** Work task **
The required answer is every line of the data containing the word "краткосрочную".

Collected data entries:
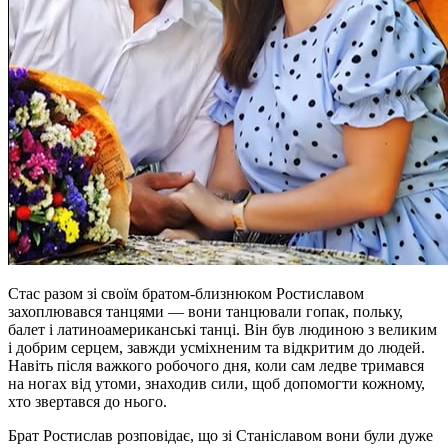
Стас разом зі своїм братом-близнюком Ростиславом
захоплювався танцями — вони танцювали гопак, польку,
балет і латиноамериканські танці. Він був людиною з великим
і добрим серцем, завжди усміхненим та відкритим до людей.
Навіть після важкого робочого дня, коли сам ледве тримався
на ногах від утоми, знаходив сили, щоб допомогти кожному,
хто звертався до нього.
Брат Ростислав розповідає, що зі Станіславом вони були дуже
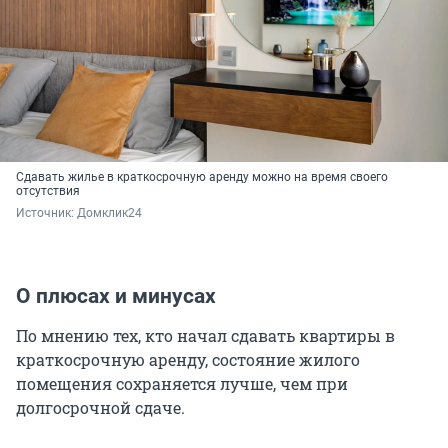
Сдавать жилье в краткосрочную аренду можно на время своего
отсутствия
Источник: 
Домклик24
О плюсах и минусах
По мнению тех, кто начал сдавать квартиры в
краткосрочную аренду, состояние жилого
помещения сохраняется лучше, чем при
долгосрочной сдаче.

** Result below **
Сдавать жилье в краткосрочную аренду можно на время своего
краткосрочную аренду, состояние жилого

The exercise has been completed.